Ante esta situación, Fabio Arias, presidente de la CUT, expresó su indignación y anunció una serie de movilizaciones sociales a partir del 9 de abril de 2025, fecha que coincide con el Día Nacional de la Memoria y Solidaridad con las Víctimas del Conflicto Armado. Arias señaló que estas protestas son una respuesta directa al “bloqueo” legislativo que, según él, impide cumplir las promesas de campaña de Petro.

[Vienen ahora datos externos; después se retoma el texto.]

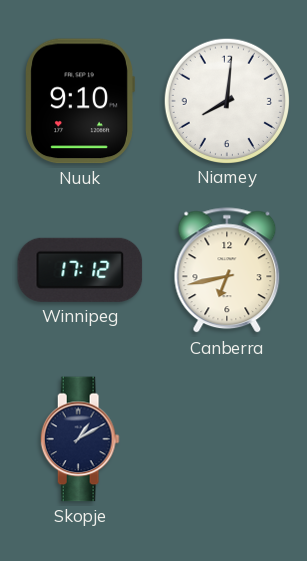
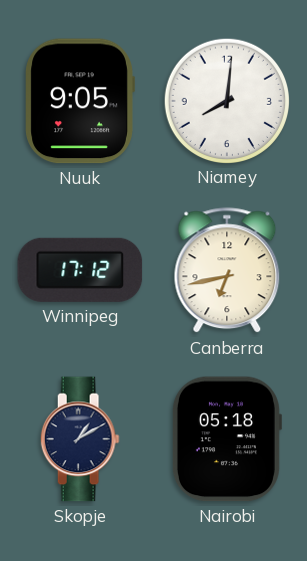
Nuuk: 9:10 -> 9:05
Nairobi: none -> 05:18
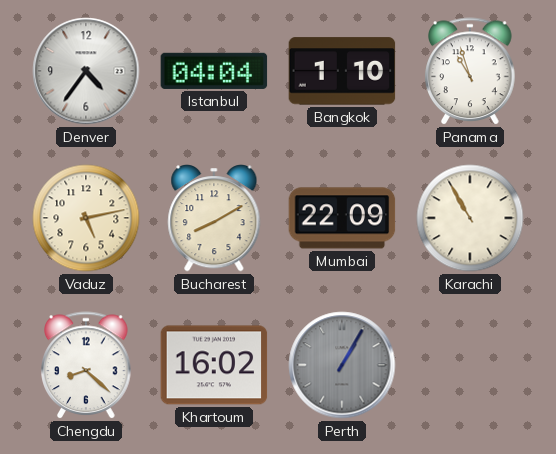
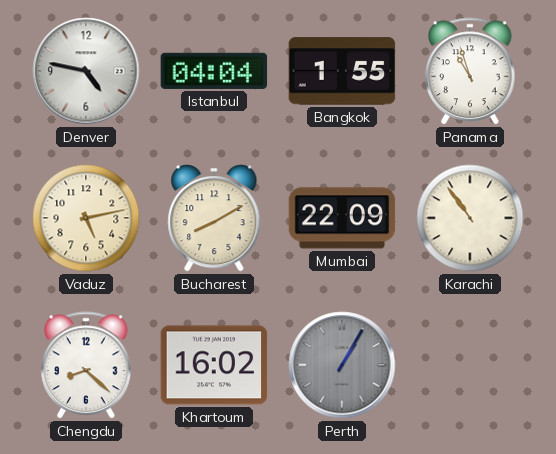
Denver: 4:36 -> 4:47
Bangkok: 1:10 -> 1:55
Karachi: 10:55 -> 10:54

“No nos dejan sino el estallido social y la necesidad de la consulta popular. Recurriremos al pueblo para que con su mandato se puedan aprobar las reformas sociales”, afirmó Arias en declaraciones a medios nacionales.
Las movilizaciones no se limitarán al 9 de abril. Según Arias, el calendario de protestas continuará en fechas clave, incluyendo el 1 de mayo, Día Internacional de los Trabajadores, que calificó como la jornada “más significativa y masiva” para los sindicatos. Además, las manifestaciones se extenderán al día en que se radique un nuevo texto de la reforma y a la audiencia pública que la Corte Constitucional realizará para definir el futuro de la iniciativa.
El rechazo de la reforma laboral representa un golpe político para el gobierno de Petro, que ha impulsado un paquete de reformas sociales, incluyendo la reforma a la salud, como parte central de su agenda. El mandatario, ante la negativa del Congreso, sugirió la posibilidad de convocar una consulta popular para sortear los obstáculos legislativos y permitir que la ciudadanía decida directamente sobre las reformas.
El contexto recuerda las protestas masivas que sacudieron al país en años recientes, primero contra la reforma tributaria del gobierno de Iván Duque y luego por el descontento generalizado con la gestión socioeconómica. Aquellas movilizaciones dejaron una profunda huella en la sociedad colombiana, marcada por enfrentamientos con la fuerza pública y denuncias de violaciones de derechos humanos.
Luis Acosta, coordinador nacional de la Guardia Indígena de la Organización Nacional Indígena de Colombia (Onic), respaldó la convocatoria de la CUT y afirmó que “seguiremos en movilización permanente, así ha sido siempre el pueblo colombiano. Empezará otro estallido por las reformas”.
La crisis política y social que se avecina pone en evidencia la tensión entre el gobierno, el Congreso y los sectores sociales. Con la posibilidad de una consulta popular en el horizonte, el futuro de las reformas de Gustavo Petro se perfila como una batalla no solo en los pasillos del legislativo, sino también en las calles del país.